„Eine wertvolle Ergänzung“

Für „Winterspielplätze“ öffnen Kirchen ihre Räume für Eltern und Kinder, denen bei schlechtem Wetter in ihren Wohnungen die Decke auf den Kopf fällt. Ein solches Angebot hat der neue Sozialarbeiter in Berlin-Hohenschönhausen mit ins Leben gerufen. Foto: Erzbistum Berlin/Marina Dodt

Zuwachs für Pastoralteams von Pfarreien im Erzbistum: Sozialarbeiter sollen Probleme bedürftiger Menschen im Sozialraum in den Blick nehmen. Christian Schärtl, Personalleiter „Sendung“ im Erzbischöflichen Ordinariat, und Koordinatorin Susanne Netzel erklären, was es damit auf sich hat.

Frau Netzel, wo nehmen Sie Armut in Ihrem eigenen Wohnumfeld wahr?

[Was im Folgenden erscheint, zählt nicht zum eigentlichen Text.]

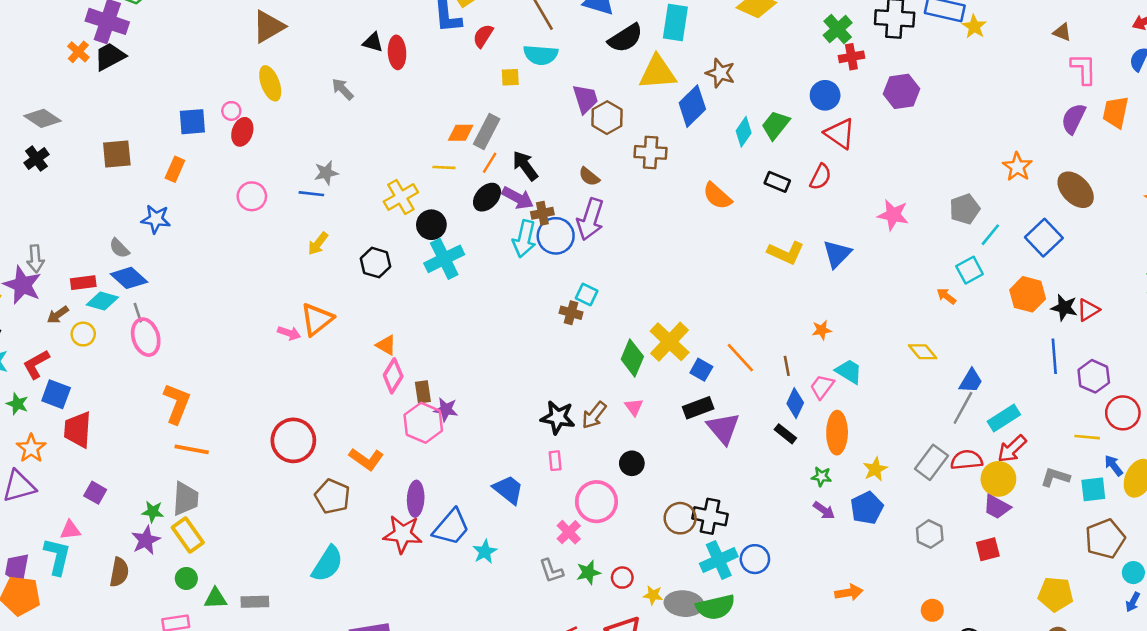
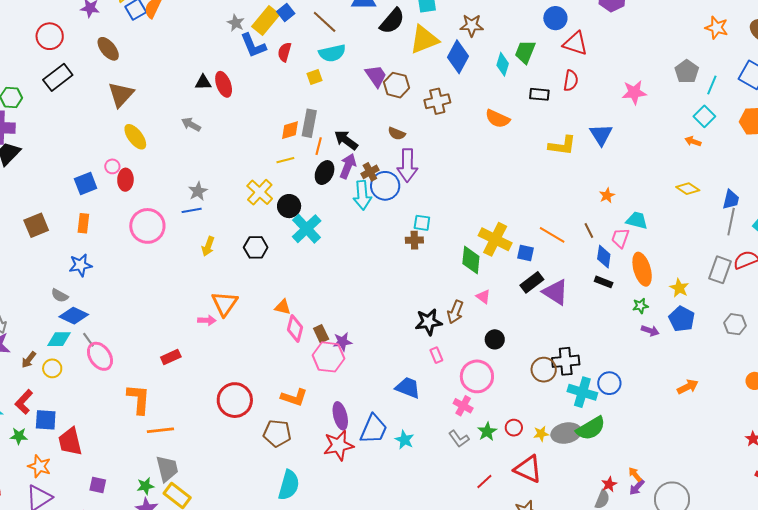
pink circle: (252, 196) -> (147, 226), size x1.5
purple arrow: (518, 198) -> (348, 166), turned -80
red rectangle: (83, 283) -> (171, 357), moved
cyan cross: (719, 560) -> (582, 392), turned -32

Susanne Netzel: In einem Flüchtlingsheim bei mir in der Nähe. Auch an den S-Bahnhöfen, wo es Obdachlose gibt und Menschen betteln, oder an Schulen, wo Kinder nicht an Klassenfahrten teilnehmen können.

In einigen Pfarreien gibt es nun Sozialarbeiter. Der Anspruch: nicht warten, bis Bedürftige den Kirchturm finden, sondern selbst dahin gehen, wo Not herrscht. Ist das nicht Aufgabe des Diakons?

Christian Schärtl: In der Pilotphase stellte sich die Frage der Abgrenzung eher gegenüber Gemeinde- und Pastoralreferenten. Sozialarbeiter setzen wir ein, wo Seelsorge an Grenzen gerät, Angebote sozialer Träger aber noch nicht greifen. Ständige Diakone sehen Kollegen, die sich mit Sozialgesetzen auskennen, eher als wertvolle Ergänzung. Zudem mussten die Pfarreien in ihrer Bewerbung darlegen, wie der Sozialarbeiter ins Pastoralteam passt.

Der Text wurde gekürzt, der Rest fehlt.